*** TASK INPUT ***

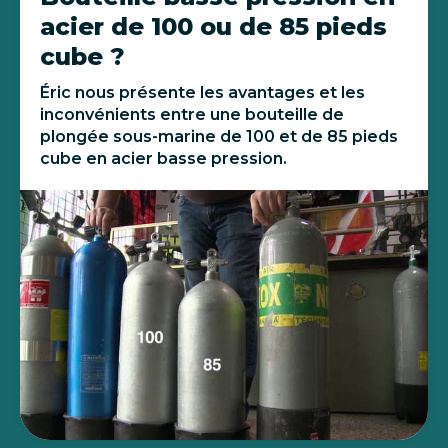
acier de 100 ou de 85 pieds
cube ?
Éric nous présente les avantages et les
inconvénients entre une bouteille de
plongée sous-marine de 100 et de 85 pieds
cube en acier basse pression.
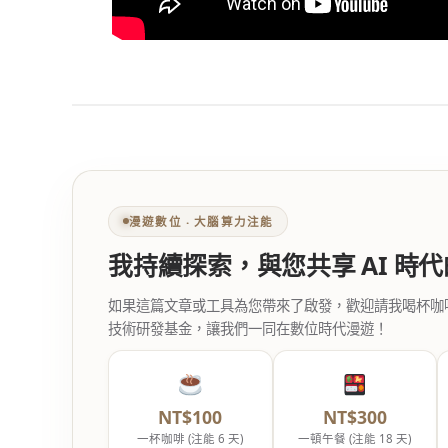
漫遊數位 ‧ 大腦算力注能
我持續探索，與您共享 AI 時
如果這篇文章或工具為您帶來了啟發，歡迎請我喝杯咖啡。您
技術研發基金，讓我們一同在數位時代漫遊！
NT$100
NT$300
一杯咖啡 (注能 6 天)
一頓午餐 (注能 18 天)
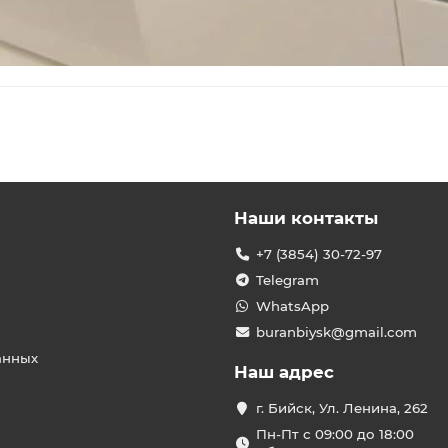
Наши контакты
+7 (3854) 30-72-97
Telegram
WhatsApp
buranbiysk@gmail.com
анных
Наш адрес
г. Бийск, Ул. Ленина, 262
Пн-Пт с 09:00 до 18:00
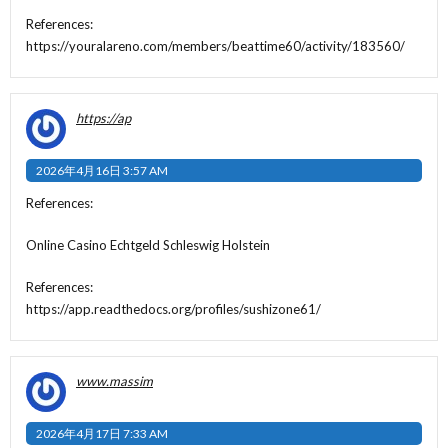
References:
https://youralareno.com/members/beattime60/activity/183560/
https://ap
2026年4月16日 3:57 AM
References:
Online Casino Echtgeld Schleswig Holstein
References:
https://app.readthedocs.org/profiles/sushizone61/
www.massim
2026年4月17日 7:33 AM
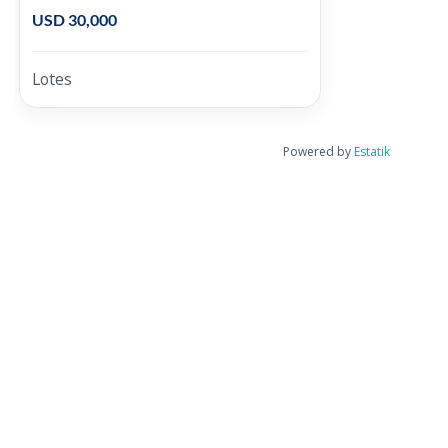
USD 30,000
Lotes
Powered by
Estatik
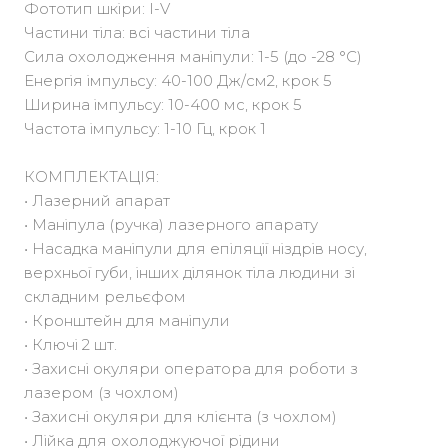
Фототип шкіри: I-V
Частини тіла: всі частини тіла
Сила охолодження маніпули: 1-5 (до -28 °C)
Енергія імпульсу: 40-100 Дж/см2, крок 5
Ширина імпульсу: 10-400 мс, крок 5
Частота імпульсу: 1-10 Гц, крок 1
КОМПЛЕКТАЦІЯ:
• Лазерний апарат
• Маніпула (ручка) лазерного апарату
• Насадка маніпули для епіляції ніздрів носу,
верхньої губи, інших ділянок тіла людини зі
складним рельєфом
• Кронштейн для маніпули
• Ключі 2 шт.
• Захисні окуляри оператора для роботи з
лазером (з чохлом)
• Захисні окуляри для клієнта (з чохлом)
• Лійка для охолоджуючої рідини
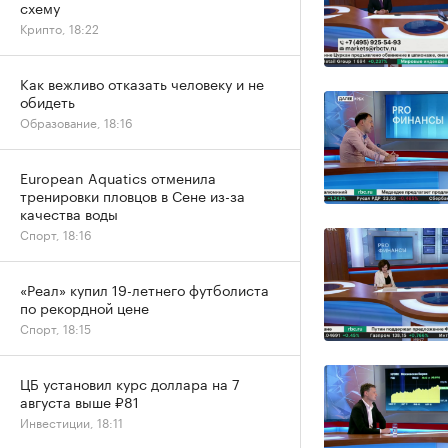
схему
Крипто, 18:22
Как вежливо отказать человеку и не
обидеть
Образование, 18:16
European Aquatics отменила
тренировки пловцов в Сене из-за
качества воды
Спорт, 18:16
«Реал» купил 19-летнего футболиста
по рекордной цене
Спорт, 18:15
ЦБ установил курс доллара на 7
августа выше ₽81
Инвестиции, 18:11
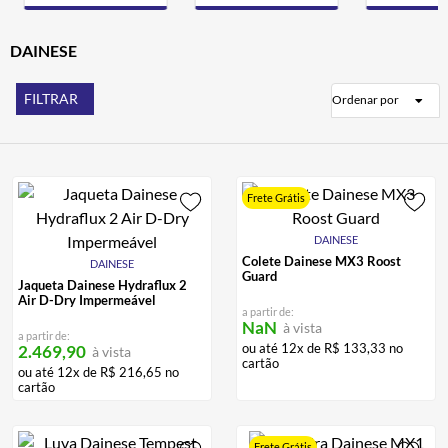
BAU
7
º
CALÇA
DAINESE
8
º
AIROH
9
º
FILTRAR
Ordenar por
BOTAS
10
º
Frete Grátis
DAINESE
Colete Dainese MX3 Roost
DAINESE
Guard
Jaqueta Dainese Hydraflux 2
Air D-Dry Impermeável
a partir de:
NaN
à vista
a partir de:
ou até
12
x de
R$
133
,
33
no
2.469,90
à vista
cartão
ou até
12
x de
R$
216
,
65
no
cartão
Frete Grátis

*** End of TASK INPUT ***

ASSIGNED TASK: Say the number of lines in the listing that hold "Захисні", with no added words.

EXERCISE RESPONSE: 2